Our mission is to promote a pro-business, free-enterprise agenda and prevent anti-business legislation, regulations and rules. Now more than ever, business matters to our nation’s future. In the global economy, our competitive capacity must be all it can possibly be – and the State Chamber/AIA works every day to make that happen.
For more than 80 years, the Arkansas State Chamber has worked to make Arkansas a better place to do business by giving private sector employers a voice in state politics and providing a full range of Arkansas-specific products and services. The Arkansas State Chamber’s active Governmental Affairs staff works in tandem with business leaders throughout the state to promote policies providing greater certainty for employers. In addition to representing employers to legislators and regulators, we:
Run a targeted political action network. Our non-partisan pro-business leadership fund helps elect pro-jobs legislators.
Take the lead on statewide initiative campaigns to fight for a strong jobs climate.
Go to court, when needed, on behalf of Arkansas employers and the economy.
The State Chamber/AIA is engaged on a whole host of issues that have important implications for the business climate in Arkansas – severance taxes, sales taxes, tax exemptions, unemployment insurance, water plans, energy policy, broadband access, tort reform, education/workforce development and environmental regulation to name a few.
Our National Issues efforts continue to follow federal issues of concern to Arkansas’s business community.
Fortunately, federal legislators recently voted to reauthorize the Export-Import bank, which assists in financing the export of U.S. goods and services to international markets. A Federal court also struck down the NLRB’s “ambush elections” rule. Any job-killing greenhouse gas regulations have been delayed, at least temporarily.
As we move closer to the 2012 elections, we will monitor races that will have a big impact on our state and local economies. In an effort to keep our membership informed, the State Chamber/AIA has partnered with BIPAC, a Washington, D.C.-based business trade association, to develop a voter education/political outreach website, www.arkansasprosperity.org, to help educate our state’s employers and workers in regard to issues that impact job security, economic competitiveness, wages and benefits – and ultimately our future prosperity.

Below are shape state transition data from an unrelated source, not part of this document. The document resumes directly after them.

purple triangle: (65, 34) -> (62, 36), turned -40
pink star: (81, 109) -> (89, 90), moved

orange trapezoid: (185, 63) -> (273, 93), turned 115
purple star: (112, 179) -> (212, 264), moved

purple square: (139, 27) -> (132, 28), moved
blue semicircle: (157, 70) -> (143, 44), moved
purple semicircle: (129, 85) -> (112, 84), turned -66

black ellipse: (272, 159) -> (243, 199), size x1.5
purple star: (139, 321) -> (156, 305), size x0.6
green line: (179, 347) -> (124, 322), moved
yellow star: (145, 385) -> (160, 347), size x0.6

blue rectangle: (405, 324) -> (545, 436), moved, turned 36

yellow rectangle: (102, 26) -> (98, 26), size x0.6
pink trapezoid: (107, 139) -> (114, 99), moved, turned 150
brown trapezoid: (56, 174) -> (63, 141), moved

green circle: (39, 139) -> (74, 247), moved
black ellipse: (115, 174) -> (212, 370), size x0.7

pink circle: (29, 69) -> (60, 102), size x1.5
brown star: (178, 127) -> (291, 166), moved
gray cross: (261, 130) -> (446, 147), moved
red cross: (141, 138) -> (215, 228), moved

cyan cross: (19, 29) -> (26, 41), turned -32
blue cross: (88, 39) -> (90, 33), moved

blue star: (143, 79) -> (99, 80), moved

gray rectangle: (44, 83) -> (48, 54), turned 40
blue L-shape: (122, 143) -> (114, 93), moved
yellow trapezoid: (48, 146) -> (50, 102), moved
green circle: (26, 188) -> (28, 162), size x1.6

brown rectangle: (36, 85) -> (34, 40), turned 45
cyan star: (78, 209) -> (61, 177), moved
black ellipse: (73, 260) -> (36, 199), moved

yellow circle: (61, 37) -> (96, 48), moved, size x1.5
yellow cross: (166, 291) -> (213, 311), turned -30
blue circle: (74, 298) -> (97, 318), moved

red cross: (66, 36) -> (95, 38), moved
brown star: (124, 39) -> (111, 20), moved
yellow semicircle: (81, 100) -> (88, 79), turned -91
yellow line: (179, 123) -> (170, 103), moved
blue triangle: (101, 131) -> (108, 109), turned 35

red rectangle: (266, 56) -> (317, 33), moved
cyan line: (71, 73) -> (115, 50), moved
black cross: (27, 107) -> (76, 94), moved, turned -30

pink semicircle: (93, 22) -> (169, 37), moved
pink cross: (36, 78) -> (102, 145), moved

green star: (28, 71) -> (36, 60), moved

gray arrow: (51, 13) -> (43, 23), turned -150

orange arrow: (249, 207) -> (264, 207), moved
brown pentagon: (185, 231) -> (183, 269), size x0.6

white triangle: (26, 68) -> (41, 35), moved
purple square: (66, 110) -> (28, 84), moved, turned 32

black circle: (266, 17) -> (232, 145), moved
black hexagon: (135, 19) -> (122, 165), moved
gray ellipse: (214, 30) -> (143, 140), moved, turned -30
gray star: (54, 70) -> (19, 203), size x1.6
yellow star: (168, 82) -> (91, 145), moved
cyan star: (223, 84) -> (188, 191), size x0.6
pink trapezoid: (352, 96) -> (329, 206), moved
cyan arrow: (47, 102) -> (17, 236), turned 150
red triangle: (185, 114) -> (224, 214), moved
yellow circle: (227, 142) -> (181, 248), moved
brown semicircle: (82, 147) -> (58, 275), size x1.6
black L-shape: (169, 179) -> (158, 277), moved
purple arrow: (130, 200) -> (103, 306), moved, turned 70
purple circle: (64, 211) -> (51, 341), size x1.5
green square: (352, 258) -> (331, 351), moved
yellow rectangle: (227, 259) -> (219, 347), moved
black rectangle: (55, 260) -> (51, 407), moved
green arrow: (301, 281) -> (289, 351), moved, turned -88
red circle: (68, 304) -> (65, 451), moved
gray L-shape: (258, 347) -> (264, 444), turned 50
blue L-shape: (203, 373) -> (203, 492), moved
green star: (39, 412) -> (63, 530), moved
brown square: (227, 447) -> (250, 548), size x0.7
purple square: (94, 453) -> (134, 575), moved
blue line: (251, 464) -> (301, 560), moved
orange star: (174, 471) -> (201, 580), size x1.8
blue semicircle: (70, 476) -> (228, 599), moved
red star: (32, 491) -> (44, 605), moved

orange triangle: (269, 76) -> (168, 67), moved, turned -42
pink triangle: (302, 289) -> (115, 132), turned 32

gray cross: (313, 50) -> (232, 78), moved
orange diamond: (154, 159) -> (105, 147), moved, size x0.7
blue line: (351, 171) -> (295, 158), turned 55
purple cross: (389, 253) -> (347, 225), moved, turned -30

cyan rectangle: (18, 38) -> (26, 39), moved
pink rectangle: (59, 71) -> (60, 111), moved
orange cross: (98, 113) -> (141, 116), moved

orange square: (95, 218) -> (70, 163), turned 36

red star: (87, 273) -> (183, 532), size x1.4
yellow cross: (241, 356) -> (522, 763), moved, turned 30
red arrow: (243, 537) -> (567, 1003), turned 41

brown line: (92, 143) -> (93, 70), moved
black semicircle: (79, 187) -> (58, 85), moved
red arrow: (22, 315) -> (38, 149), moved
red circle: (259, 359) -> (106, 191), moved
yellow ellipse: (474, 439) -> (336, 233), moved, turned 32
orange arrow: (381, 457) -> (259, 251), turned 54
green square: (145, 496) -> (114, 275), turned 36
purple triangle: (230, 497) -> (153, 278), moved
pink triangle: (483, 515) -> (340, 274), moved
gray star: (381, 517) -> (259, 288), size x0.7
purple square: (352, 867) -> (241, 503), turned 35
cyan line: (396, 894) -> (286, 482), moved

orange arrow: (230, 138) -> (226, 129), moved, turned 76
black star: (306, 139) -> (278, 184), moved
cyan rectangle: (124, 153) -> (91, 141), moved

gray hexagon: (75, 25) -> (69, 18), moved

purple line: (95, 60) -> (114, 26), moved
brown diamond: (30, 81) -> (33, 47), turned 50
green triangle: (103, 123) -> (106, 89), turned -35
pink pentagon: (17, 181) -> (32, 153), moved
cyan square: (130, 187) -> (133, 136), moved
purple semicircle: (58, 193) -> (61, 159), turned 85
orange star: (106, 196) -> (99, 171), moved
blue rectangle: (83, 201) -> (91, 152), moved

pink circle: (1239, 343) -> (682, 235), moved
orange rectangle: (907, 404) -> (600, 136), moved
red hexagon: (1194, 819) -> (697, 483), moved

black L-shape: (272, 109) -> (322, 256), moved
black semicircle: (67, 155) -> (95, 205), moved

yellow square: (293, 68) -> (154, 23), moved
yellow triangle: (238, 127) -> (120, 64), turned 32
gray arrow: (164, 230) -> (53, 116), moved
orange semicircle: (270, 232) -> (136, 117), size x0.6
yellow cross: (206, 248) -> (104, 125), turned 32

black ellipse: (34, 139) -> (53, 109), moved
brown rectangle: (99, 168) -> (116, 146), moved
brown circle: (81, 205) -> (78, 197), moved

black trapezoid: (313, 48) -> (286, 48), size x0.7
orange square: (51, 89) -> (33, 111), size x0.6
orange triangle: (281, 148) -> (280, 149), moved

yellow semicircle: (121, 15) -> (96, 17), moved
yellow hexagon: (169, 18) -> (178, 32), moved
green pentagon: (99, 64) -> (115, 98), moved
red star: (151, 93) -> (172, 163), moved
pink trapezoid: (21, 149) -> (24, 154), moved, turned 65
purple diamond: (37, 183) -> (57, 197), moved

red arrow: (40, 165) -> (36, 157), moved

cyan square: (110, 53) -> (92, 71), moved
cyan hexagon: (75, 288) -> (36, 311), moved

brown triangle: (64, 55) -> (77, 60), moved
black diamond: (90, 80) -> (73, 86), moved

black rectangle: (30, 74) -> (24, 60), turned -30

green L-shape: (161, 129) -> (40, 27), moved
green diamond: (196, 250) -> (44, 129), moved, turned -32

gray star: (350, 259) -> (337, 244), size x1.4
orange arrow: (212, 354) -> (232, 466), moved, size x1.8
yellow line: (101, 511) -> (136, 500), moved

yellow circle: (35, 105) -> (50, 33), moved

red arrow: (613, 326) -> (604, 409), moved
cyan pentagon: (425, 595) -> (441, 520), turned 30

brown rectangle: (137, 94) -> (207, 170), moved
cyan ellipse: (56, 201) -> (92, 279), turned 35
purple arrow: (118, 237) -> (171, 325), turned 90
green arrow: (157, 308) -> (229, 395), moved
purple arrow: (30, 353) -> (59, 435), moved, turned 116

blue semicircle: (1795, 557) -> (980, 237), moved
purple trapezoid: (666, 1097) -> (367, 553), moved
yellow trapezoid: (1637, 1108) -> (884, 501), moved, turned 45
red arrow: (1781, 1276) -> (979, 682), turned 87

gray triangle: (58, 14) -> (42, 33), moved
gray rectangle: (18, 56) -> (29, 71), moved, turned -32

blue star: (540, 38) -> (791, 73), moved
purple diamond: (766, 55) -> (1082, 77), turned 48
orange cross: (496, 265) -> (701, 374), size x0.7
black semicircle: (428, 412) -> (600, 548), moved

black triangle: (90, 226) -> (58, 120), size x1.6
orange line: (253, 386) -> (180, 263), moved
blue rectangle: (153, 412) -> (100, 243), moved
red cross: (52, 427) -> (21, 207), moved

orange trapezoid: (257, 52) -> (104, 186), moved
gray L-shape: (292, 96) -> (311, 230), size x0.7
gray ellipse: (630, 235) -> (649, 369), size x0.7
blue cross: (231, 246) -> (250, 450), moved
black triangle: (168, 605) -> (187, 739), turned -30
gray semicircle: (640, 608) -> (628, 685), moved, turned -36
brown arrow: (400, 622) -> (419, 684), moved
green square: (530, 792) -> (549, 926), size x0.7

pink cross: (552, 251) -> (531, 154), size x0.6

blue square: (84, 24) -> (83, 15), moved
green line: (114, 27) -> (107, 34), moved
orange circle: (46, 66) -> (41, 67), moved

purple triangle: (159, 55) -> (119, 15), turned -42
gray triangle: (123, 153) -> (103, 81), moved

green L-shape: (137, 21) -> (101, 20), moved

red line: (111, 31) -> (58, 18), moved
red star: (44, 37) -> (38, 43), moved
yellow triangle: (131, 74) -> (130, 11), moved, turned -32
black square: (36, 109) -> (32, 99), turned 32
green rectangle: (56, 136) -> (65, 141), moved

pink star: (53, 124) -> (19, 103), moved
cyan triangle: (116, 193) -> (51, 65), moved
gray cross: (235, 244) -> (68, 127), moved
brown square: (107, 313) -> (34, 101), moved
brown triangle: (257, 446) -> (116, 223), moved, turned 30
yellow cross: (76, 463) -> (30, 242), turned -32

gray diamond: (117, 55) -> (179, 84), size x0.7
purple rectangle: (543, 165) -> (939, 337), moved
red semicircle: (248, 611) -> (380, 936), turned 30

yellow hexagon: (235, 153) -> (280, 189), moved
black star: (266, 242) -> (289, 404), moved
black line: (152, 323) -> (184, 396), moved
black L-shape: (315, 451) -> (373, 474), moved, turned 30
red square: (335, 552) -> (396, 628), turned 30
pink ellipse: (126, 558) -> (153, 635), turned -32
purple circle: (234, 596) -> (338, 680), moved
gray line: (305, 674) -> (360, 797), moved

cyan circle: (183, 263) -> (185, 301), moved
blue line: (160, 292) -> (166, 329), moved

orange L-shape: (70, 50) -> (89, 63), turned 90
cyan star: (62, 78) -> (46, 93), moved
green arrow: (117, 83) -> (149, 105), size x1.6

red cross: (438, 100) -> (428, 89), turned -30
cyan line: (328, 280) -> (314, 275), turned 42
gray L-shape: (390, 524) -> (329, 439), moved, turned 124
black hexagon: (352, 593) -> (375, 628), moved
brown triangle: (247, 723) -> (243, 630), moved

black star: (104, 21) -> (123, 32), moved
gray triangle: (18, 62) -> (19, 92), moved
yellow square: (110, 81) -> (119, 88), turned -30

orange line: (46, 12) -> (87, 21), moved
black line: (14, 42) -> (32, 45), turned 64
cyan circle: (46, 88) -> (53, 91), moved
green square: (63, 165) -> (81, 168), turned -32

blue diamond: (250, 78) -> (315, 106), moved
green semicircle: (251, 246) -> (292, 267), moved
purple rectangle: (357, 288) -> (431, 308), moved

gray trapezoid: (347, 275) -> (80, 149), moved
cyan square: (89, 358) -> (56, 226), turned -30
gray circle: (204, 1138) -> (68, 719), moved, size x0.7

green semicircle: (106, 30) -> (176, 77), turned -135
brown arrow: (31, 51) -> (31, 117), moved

While voter interest remains intense, understanding of economic issues lags. The Arkansas Prosperity Project is designed to help bridge that gap effectively and provide individuals with useful information when making important decisions. Rather than telling people how to vote, it arms them with valid data to help them reach informed opinions of their own.
The Arkansas State Chamber will soon continue its tradition of taking our message on the road in partnership with our local chambers of commerce and economic development organizations to prepare for the upcoming 2013 session with our State Chamber Door-to-Door initiative. Through the voice of our membership, our issues committees will begin meeting late summer and early fall to establish our legislative priorities for the next legislative session.
As the Arkansas State Chamber convenes its 84th Annual Meeting on Wednesday, Nov. 14, we look forward to hearing how the 2012 elections will affect the economies of our state and our nation.